Wednesday, June 8, 2016

Dear Corrupt; CEO, Politician, Police, Average Joe & Joanne

Notice to my oppressor 

Hiding behind the veil (mask) you wield this powers so great. The greater the power and riches that come with it, the better it tastes and feels. Except, to get there you have to do so many questionable things. To get higher and higher you have to make sacrifices, cause harm, be a tiny bit evil....first just a little, enough to make you uncomfortable, but not enough to blur your lines. But then slowly, you get more demanded upon you and your comfort level diminishes. And this my friend is the beginning of the end of your soul. And that is what is making you so miserable. Because who the hell are you when you lose your soul? That's the only thing making you you and not some empty shell. Trust me that there isn't anyone inside anymore to enjoy all the shit you got after you got it. After all that!!!   

In Light and Love

In dark and love

I've always been afraid of the dark. I'm in my 40's and afraid to admit this out loud. I have had nightmares about it (previous blog).  So how do I combat that?  Slowly, little by little, I've started telling myself "in dark and love". Right?  Think about it. God doesn't turn off at night. God didn't clock out, "like hey, ok, um, this has been great and um yea, but I'm going to have to leave you on your own here for a bit, you know....time off, for me, you?nooooo (laughing), you have to stay here."-like that boss in Office Space.  No. 

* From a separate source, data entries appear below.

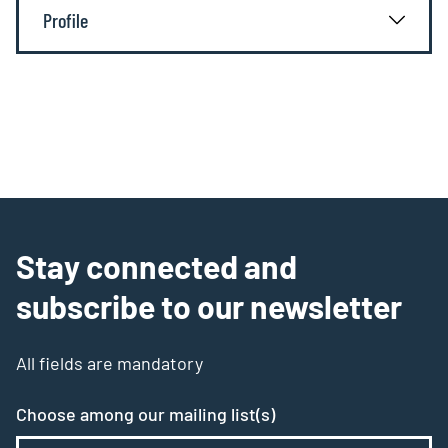
Profile
Stay connected and
subscribe to our newsletter
All fields are mandatory
Choose among our mailing list(s)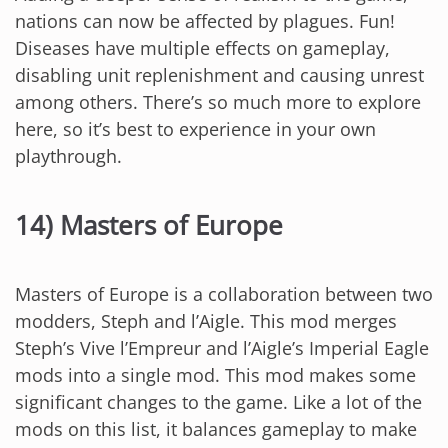
nations can now be affected by plagues. Fun!
Diseases have multiple effects on gameplay,
disabling unit replenishment and causing unrest
among others. There’s so much more to explore
here, so it’s best to experience in your own
playthrough.
14) Masters of Europe
Masters of Europe is a collaboration between two
modders, Steph and l’Aigle. This mod merges
Steph’s Vive l’Empreur and l’Aigle’s Imperial Eagle
mods into a single mod. This mod makes some
significant changes to the game. Like a lot of the
mods on this list, it balances gameplay to make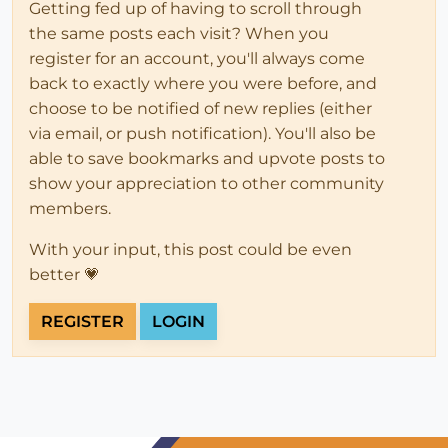
Getting fed up of having to scroll through
the same posts each visit? When you
register for an account, you'll always come
back to exactly where you were before, and
choose to be notified of new replies (either
via email, or push notification). You'll also be
able to save bookmarks and upvote posts to
show your appreciation to other community
members.
With your input, this post could be even
better 💗
REGISTER
LOGIN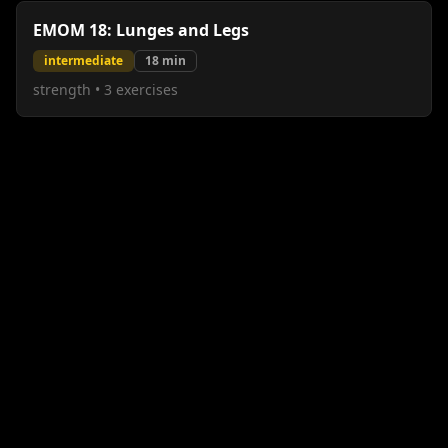
EMOM 18: Lunges and Legs
intermediate
18
min
strength
•
3
exercises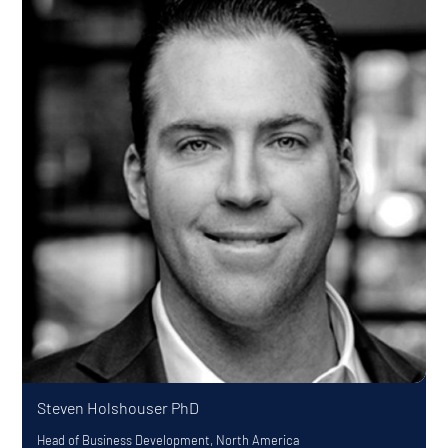
Steven Holshouser
PhD
Head of Business Development, North America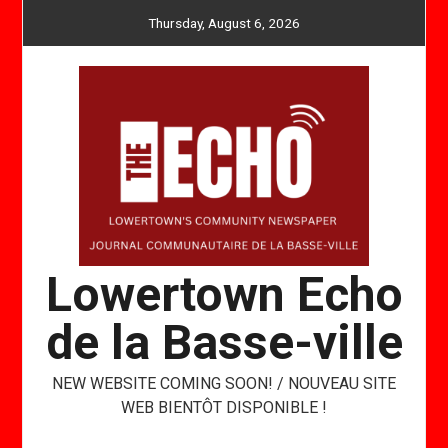
Skip
Thursday, August 6, 2026
to
content
Lowertown Echo
de la Basse-ville
NEW WEBSITE COMING SOON! / NOUVEAU SITE
WEB BIENTÔT DISPONIBLE !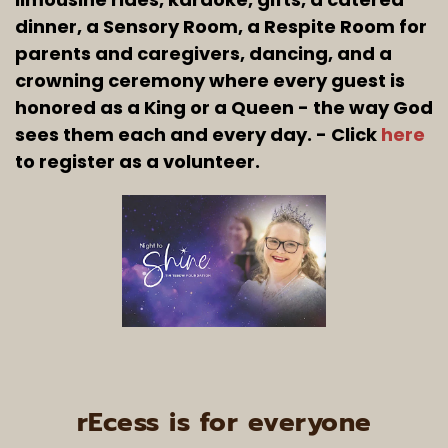
dinner, a Sensory Room, a Respite Room for 
parents and caregivers, dancing, and a 
crowning ceremony where every guest is 
honored as a King or a Queen - the way God 
sees them each and every day. - Click 
here
to register as a volunteer.
rEcess is for everyone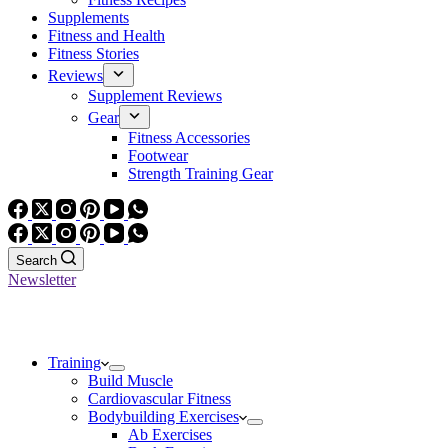
Supplements
Fitness and Health
Fitness Stories
Reviews
Supplement Reviews
Gear
Fitness Accessories
Footwear
Strength Training Gear
Search
Newsletter
Training
Build Muscle
Cardiovascular Fitness
Bodybuilding Exercises
Ab Exercises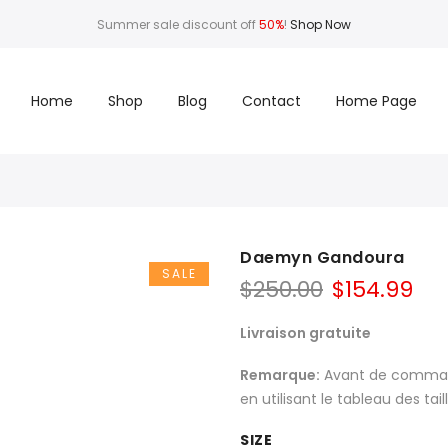
Summer sale discount off
50%
!
Shop Now
Home
Shop
Blog
Contact
Home Page
Daemyn Gandoura
SALE
$
250.00
$
154.99
Livraison gratuite
Remarque:
Avant de commande
en utilisant le tableau des tai
SIZE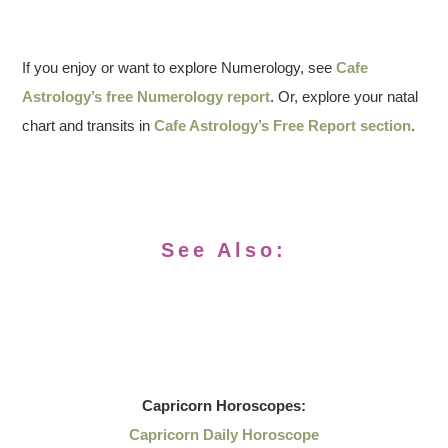
If you enjoy or want to explore Numerology, see
Cafe
Astrology’s free Numerology report
. Or, explore your natal
chart and transits in
Cafe Astrology’s Free Report section
.
See Also:
Capricorn
Horoscopes:
Capricorn Daily Horoscope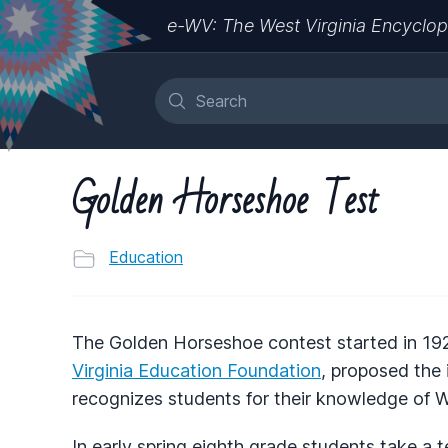
e-WV: The West Virginia Encyclop
Golden Horseshoe Test
Education
The Golden Horseshoe contest started in 192
Virginia Education Foundation
, proposed the 
recognizes students for their knowledge of We
In early spring eighth grade students take a 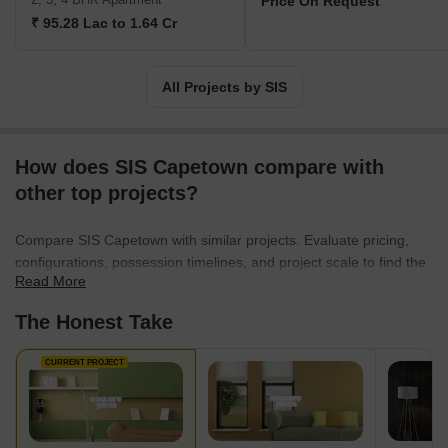
Price On Request
₹ 95.28 Lac to 1.64 Cr
All Projects by SIS
How does SIS Capetown compare with
other top projects?
Compare SIS Capetown with similar projects. Evaluate pricing,
configurations, possession timelines, and project scale to find the
Read More
best fit for your needs.
The Honest Take
CURRENT PROJECT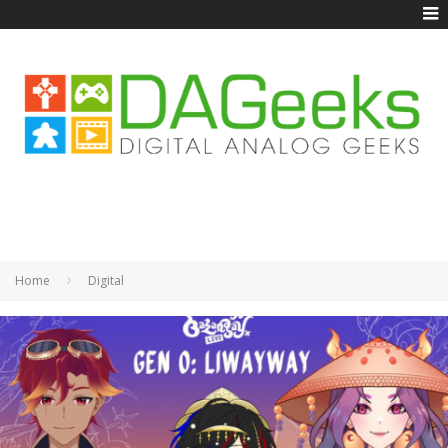
Home
Digital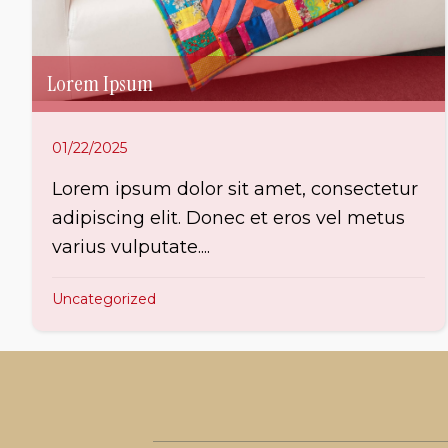
Lorem Ipsum
01/22/2025
Lorem ipsum dolor sit amet, consectetur
adipiscing elit. Donec et eros vel metus
varius vulputate....
Uncategorized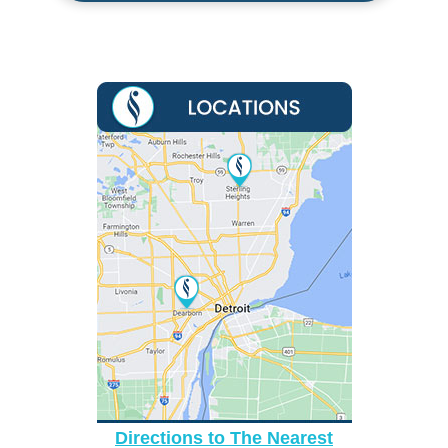
Directions to The Nearest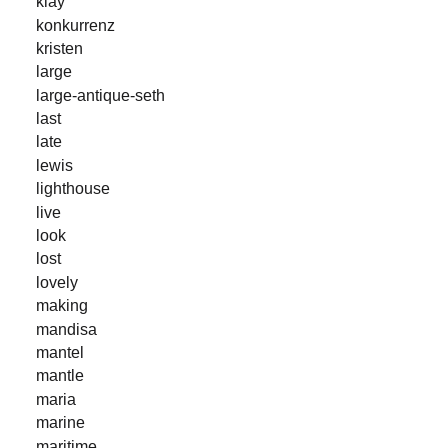
klay
konkurrenz
kristen
large
large-antique-seth
last
late
lewis
lighthouse
live
look
lost
lovely
making
mandisa
mantel
mantle
maria
marine
maritime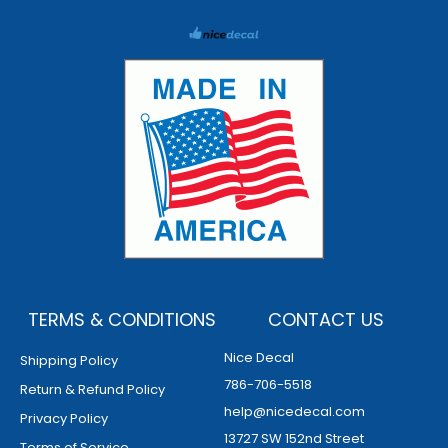
TERMS & CONDITIONS
CONTACT US
Nice Decal
Shipping Policy
786-706-5518
Return & Refund Policy
help@nicedecal.com
Privacy Policy
13727 SW 152nd Street
Terms of Service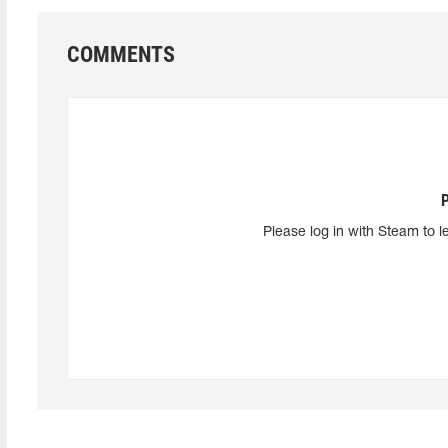
COMMENTS
Please log in with Steam to l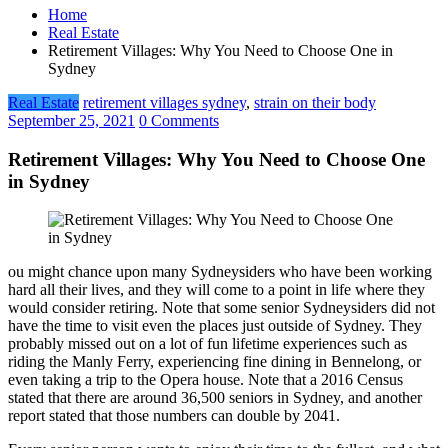
Home
Real Estate
Retirement Villages: Why You Need to Choose One in
Sydney
Real Estate
retirement villages sydney
,
strain on their body
September 25, 2021
0 Comments
Retirement Villages: Why You Need to Choose One
in Sydney
ou might chance upon many Sydneysiders who have been working
hard all their lives, and they will come to a point in life where they
would consider retiring. Note that some senior Sydneysiders did not
have the time to visit even the places just outside of Sydney. They
probably missed out on a lot of fun lifetime experiences such as
riding the Manly Ferry, experiencing fine dining in Bennelong, or
even taking a trip to the Opera house. Note that a 2016 Census
stated that there are around 36,500 seniors in Sydney, and another
report stated that those numbers can double by 2041.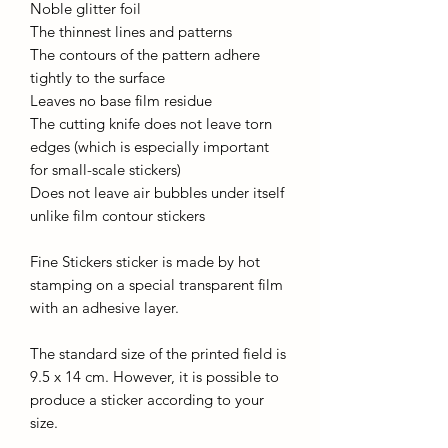
Noble glitter foil
The thinnest lines and patterns
The contours of the pattern adhere
tightly to the surface
Leaves no base film residue
The cutting knife does not leave torn
edges (which is especially important
for small-scale stickers)
Does not leave air bubbles under itself
unlike film contour stickers
Fine Stickers sticker is made by hot
stamping on a special transparent film
with an adhesive layer.
The standard size of the printed field is
9.5 x 14 cm. However, it is possible to
produce a sticker according to your
size.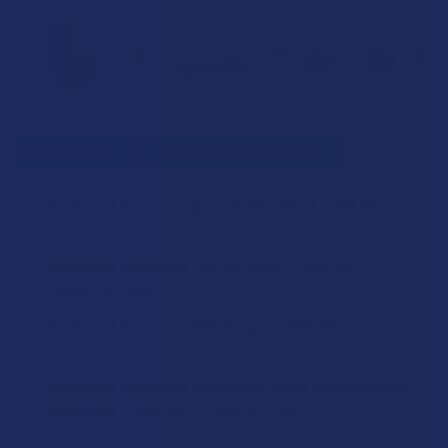
SELECT ALL
ADD SELECTED TO CART
Redwood Reserves Delta 8 THC Blunt
$17.99
CHOOSE OPTIONS
STRAIN:
Redwood Reserves THCA Flower
$44.99
CHOOSE OPTIONS
STRAIN:
Redwood Reserves CBD Flower
$34.99
CURRENT
QUANTITY:
CHOOSE OPTIONS
STOCK:
DECREASE QUANTITY OF REDWOOD RESERVES DELTA 8 TH
INCREASE QUANTITY OF REDWOOD RESERVES D
STRAIN:
Redwood Reserves Live Resin THCA 1G Disposable
SIZE:
Vape Pen
$34.99
CHOOSE OPTIONS
STRAIN: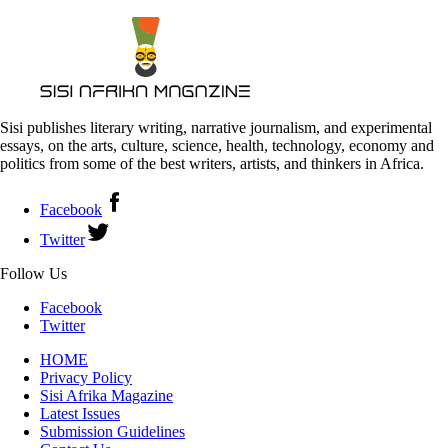
Sisi publishes literary writing, narrative journalism, and experimental
essays, on the arts, culture, science, health, technology, economy and
politics from some of the best writers, artists, and thinkers in Africa.
Facebook
Twitter
Follow Us
Facebook
Twitter
HOME
Privacy Policy
Sisi Afrika Magazine
Latest Issues
Submission Guidelines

God takes not days off. No time off. Never. God doesn't have to. Nor can you tell me the devil only operates during evening hours?  No evil takes place during the day?  When was that ever the case really?  Yet somehow in my infantile head that is what I came to believe as a child and I never shook it off. 

So yea. There is definitely "Light and Love", but there is also just as much "Dark and Love".  Equal to never greater than.